In a recent speech, Harvard School of Public Health Professor Chensheng Lu claimed that his “Harvard Study” clearly demonstrated that neonics “are highly likely to be responsible for triggering Colony Collapse Disorder.” However, pesticide expert and professional pest exterminator Rich Kozlovich says the vast majority of scientists who study bees for a living vigorously disagree. They cite multiple problems, including the fact that small bee populations were fed “astronomical” levels of insecticide-laced corn syrup, and the colonies examined for Lu’s paper did not even exhibit CCD symptoms.

President Obama has nevertheless relied heavily on all this pseudo-science, to support his June 2014 memorandum instructing relevant U.S. agencies “to develop a plan for protecting pollinators such as honey bees …in response to mounting concerns about [their] dwindling populations on American crops.” The “serious” problem, Mr. Obama insists, “requires immediate attention.”

He is playing his role in the Big Green script but, as my previous articles have noted (here, here and here), nothing in honest, actual science supports his call for yet another Executive Branch end-run around the Legislative Branch and a proper vetting of what we do know about neonics and honeybee problems.

Neonics are vital for numerous crops: canola, soybeans, wheat, winter squash, citrus groves and others.

Derived from a synthetic form of nicotine and often applied to seeds, “neonicotinoids” are incorporated into plants to defend them against pests. This allows growers to be much more targeted in killing crop-threatening insects: only those that actually feed on the plants are affected. This approach (or spraying) also means growers can successfully grow crops with far fewer large-scale insecticide applications, and dramatically reduce reliance on more toxic pesticides that do harm wildlife, including bees. Real-world field studies have shown that bees collecting pollen from plants treated with neonics are not harmed.

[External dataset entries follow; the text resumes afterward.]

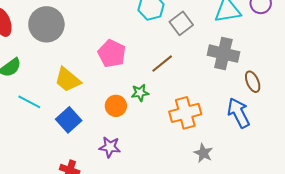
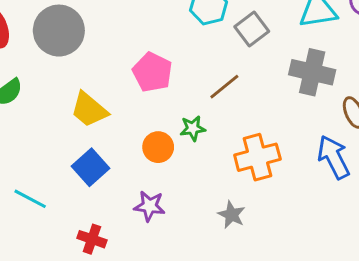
cyan line: (29, 102) -> (30, 199), moved
gray star: (203, 153) -> (232, 215), moved

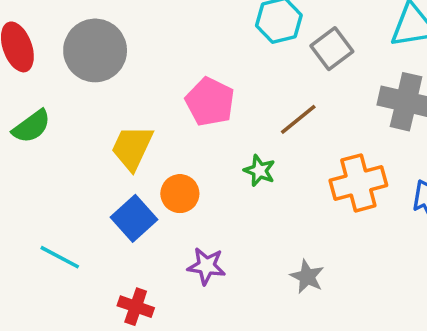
yellow trapezoid: (89, 110) -> (132, 148), turned 75
green star: (193, 128) -> (259, 171), turned 30
orange circle: (158, 147) -> (180, 194), moved
orange cross: (257, 157) -> (358, 183), moved

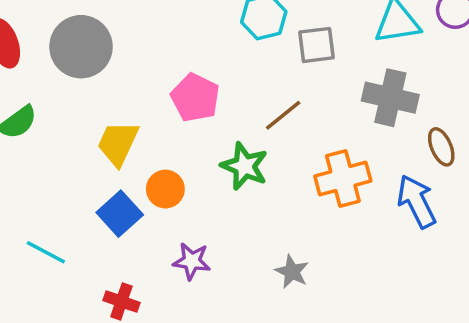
gray square: (332, 49) -> (316, 45), turned 30
green star: (259, 171) -> (244, 166), size x1.5

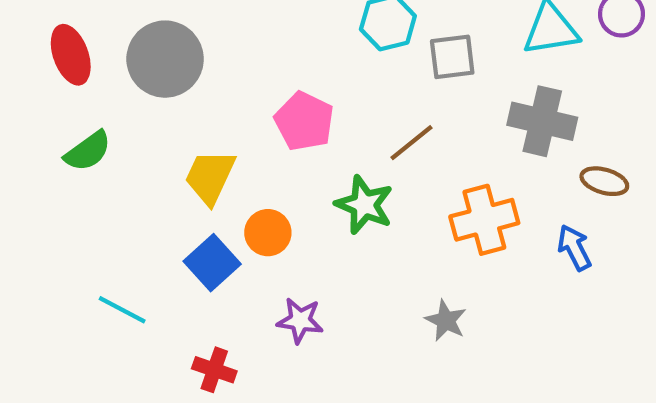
brown ellipse: (441, 147) -> (604, 181), turned -51
blue arrow: (417, 201) -> (574, 248), size x0.7
gray star: (292, 272) -> (446, 320), moved

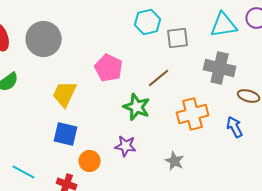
orange circle: (268, 233) -> (90, 161), moved
blue square: (212, 263) -> (66, 134), turned -35
cyan line: (122, 310) -> (24, 172), moved
purple star: (300, 320) -> (126, 146), moved

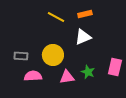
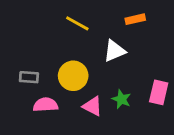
orange rectangle: (85, 14) -> (135, 19), moved
pink triangle: (67, 77) -> (92, 106), turned 35

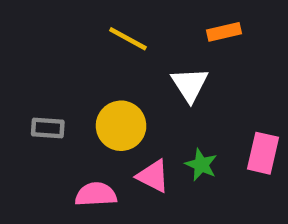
white triangle: (115, 51) -> (190, 85), turned -40
pink semicircle: (46, 105) -> (96, 194), moved

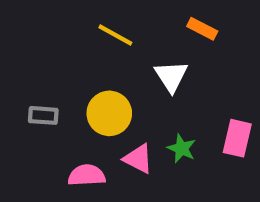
orange rectangle: (224, 32) -> (202, 29), turned 40

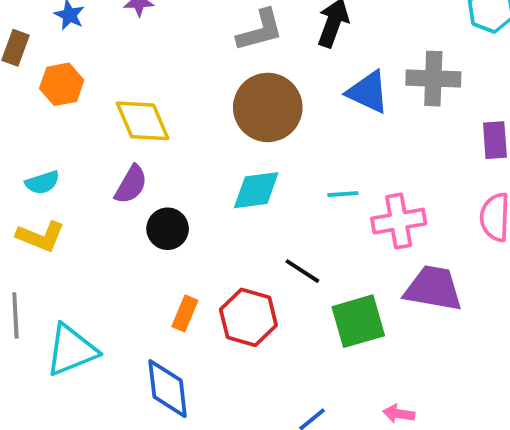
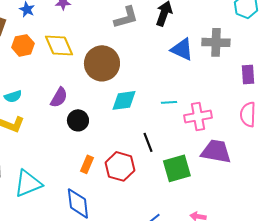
brown circle: (268, 107) -> (102, 63), moved
yellow diamond: (143, 121) -> (59, 45), moved
black line: (302, 271) -> (148, 142), turned 36

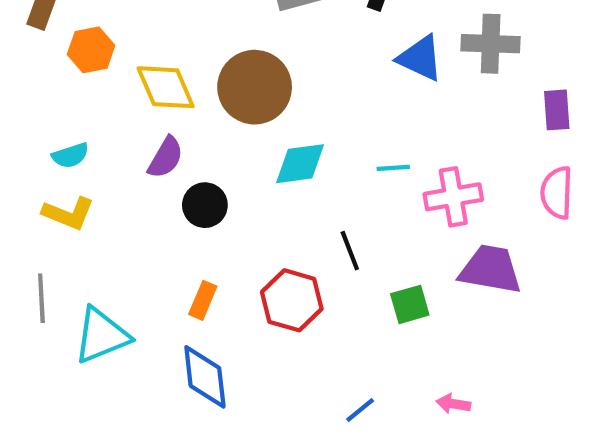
yellow diamond: (59, 45) -> (166, 87), moved
orange rectangle: (87, 164) -> (203, 300), moved
green square: (177, 168) -> (410, 304), size x0.7

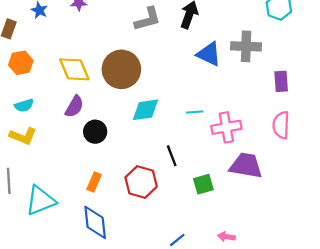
orange hexagon: (91, 50) -> (21, 63), moved

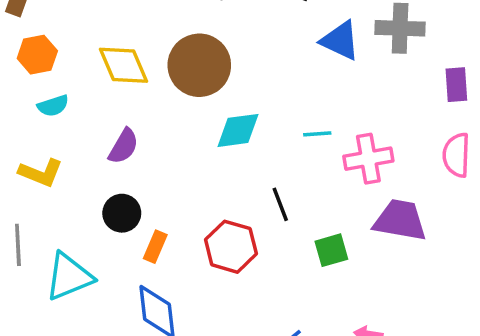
cyan semicircle: (24, 105) -> (53, 106), moved
purple semicircle: (74, 107) -> (124, 146), moved
black circle: (95, 132) -> (122, 213), moved

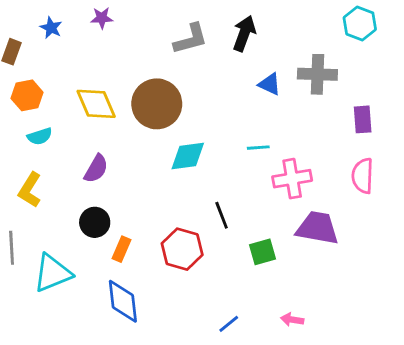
blue triangle: (340, 41) -> (270, 84), size x0.7
cyan line: (317, 134) -> (258, 148), moved
yellow L-shape: (41, 173) -> (30, 190), turned 100

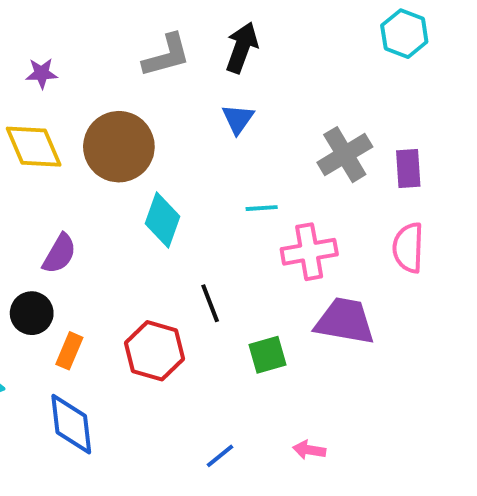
purple star: (102, 18) -> (42, 73), moved
gray cross: (317, 74) -> (345, 155), moved, turned -33
blue triangle: (270, 84) -> (238, 119), moved, turned 40
cyan diamond: (188, 156) -> (162, 220), turned -63
purple semicircle: (96, 169) -> (59, 254), moved

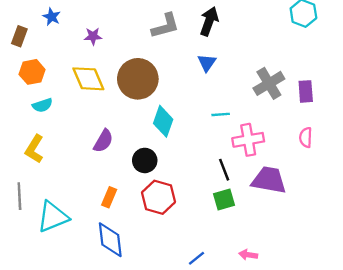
pink semicircle: (408, 248) -> (306, 137), size x0.7
black line: (210, 303) -> (224, 170), moved
black circle: (32, 313) -> (145, 160), moved

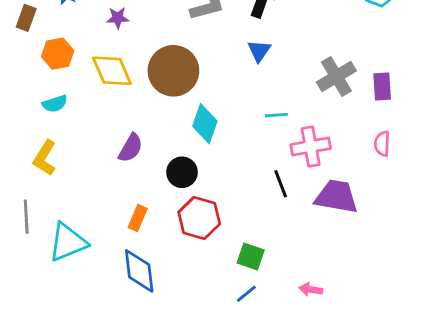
orange hexagon: (32, 72) -> (58, 54), moved
green square: (224, 200) -> (251, 257), moved, turned 35

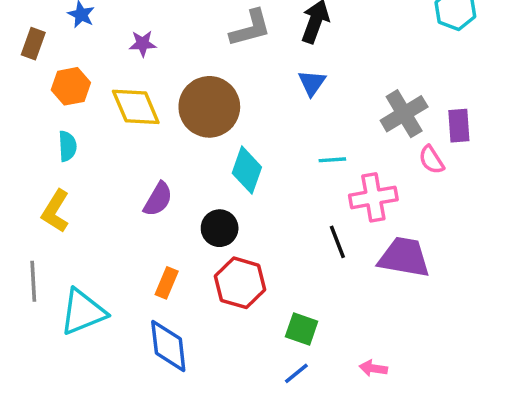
cyan semicircle: (55, 104) -> (67, 146), turned -75
pink semicircle: (382, 144) -> (431, 160), moved, turned -35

Other research has identified serious problems that truly are afflicting bees in Canada, the United States, Europe and elsewhere. Varroa mites carry at least 19 bee viruses and diseases – and parasitic phorid flies, Nosema intestinal fungi and the tobacco ringspot virus also cause significant colony losses. Beekeepers have accidentally killed entire hives, while trying to address such problems.

Colony Collapse Disorder has shown up from time to time for centuries. A hundred years ago it was called the “disappearing disease.” It now seems to be ebbing, and bee and beehive numbers are climbing.

We need to let real science do its job, and stop jumping to conclusions or short-circuiting the process with politicized papers, anti-neonic campaigns and presidential memorandums. We need answers, not scapegoats. Otherwise, bee mortality problems are likely to spread, go untreated and get even worse, while neonic bans cause widespread crop failures and huge financial losses for farmers.

Paul Driessen is senior policy analyst for the Committee For A Constructive Tomorrow (www.CFACT.org), author of Eco-Imperialism: Green power – Black death and coauthor of Cracking Big Green: To save the world from the save-the-earth money machine.